> **THE TASK**:
Omit every picture and output the rest of the records exactly as they are.

▼▼▼

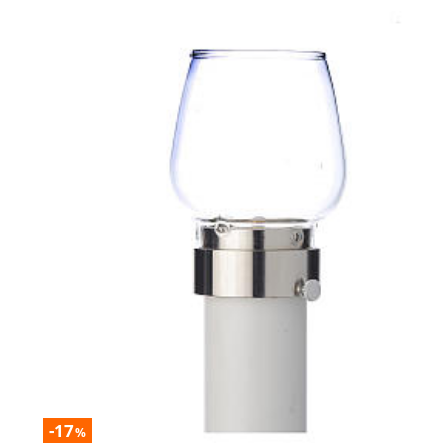
-17
%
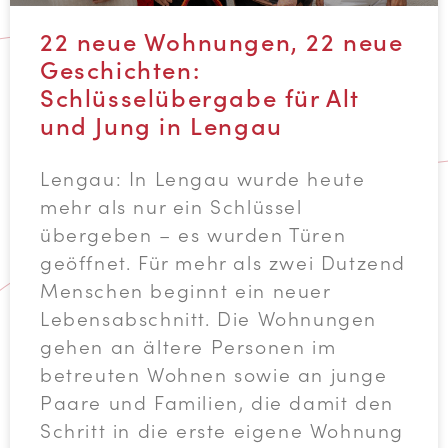
22 neue Wohnungen, 22 neue
Geschichten:
Schlüsselübergabe für Alt
und Jung in Lengau
Lengau: In Lengau wurde heute
mehr als nur ein Schlüssel
übergeben – es wurden Türen
geöffnet. Für mehr als zwei Dutzend
Menschen beginnt ein neuer
Lebensabschnitt. Die Wohnungen
gehen an ältere Personen im
betreuten Wohnen sowie an junge
Paare und Familien, die damit den
Schritt in die erste eigene Wohnung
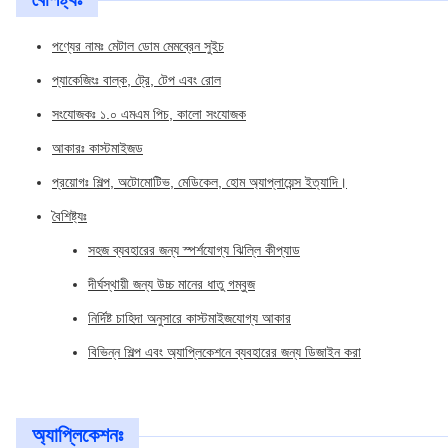
পণ্যের নামঃ মেটাল ডোম মেমব্রেন সুইচ
প্যাকেজিংঃ বাল্ক, ট্রে, টেপ এবং রোল
সংযোজকঃ ১.০ এমএম পিচ, কালো সংযোজক
আকারঃ কাস্টমাইজড
প্রয়োগঃ শিল্প, অটোমোটিভ, মেডিকেল, হোম অ্যাপ্লায়েন্স ইত্যাদি।
বৈশিষ্ট্যঃ
সহজ ব্যবহারের জন্য স্পর্শযোগ্য ঝিল্লি কীপ্যাড
দীর্ঘস্থায়ী জন্য উচ্চ মানের ধাতু গম্বুজ
নির্দিষ্ট চাহিদা অনুসারে কাস্টমাইজযোগ্য আকার
বিভিন্ন শিল্প এবং অ্যাপ্লিকেশনে ব্যবহারের জন্য ডিজাইন করা
অ্যাপ্লিকেশনঃ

▲▲▲

> **TASK ANSWER**:
-17
%
22 neue Wohnungen, 22 neue
Geschichten:
Schlüsselübergabe für Alt
und Jung in Lengau
Lengau: In Lengau wurde heute
mehr als nur ein Schlüssel
übergeben – es wurden Türen
geöffnet. Für mehr als zwei Dutzend
Menschen beginnt ein neuer
Lebensabschnitt. Die Wohnungen
gehen an ältere Personen im
betreuten Wohnen sowie an junge
Paare und Familien, die damit den
Schritt in die erste eigene Wohnung
পণ্যের নামঃ মেটাল ডোম মেমব্রেন সুইচ
প্যাকেজিংঃ বাল্ক, ট্রে, টেপ এবং রোল
সংযোজকঃ ১.০ এমএম পিচ, কালো সংযোজক
আকারঃ কাস্টমাইজড
প্রয়োগঃ শিল্প, অটোমোটিভ, মেডিকেল, হোম অ্যাপ্লায়েন্স ইত্যাদি।
বৈশিষ্ট্যঃ
সহজ ব্যবহারের জন্য স্পর্শযোগ্য ঝিল্লি কীপ্যাড
দীর্ঘস্থায়ী জন্য উচ্চ মানের ধাতু গম্বুজ
নির্দিষ্ট চাহিদা অনুসারে কাস্টমাইজযোগ্য আকার
বিভিন্ন শিল্প এবং অ্যাপ্লিকেশনে ব্যবহারের জন্য ডিজাইন করা
অ্যাপ্লিকেশনঃ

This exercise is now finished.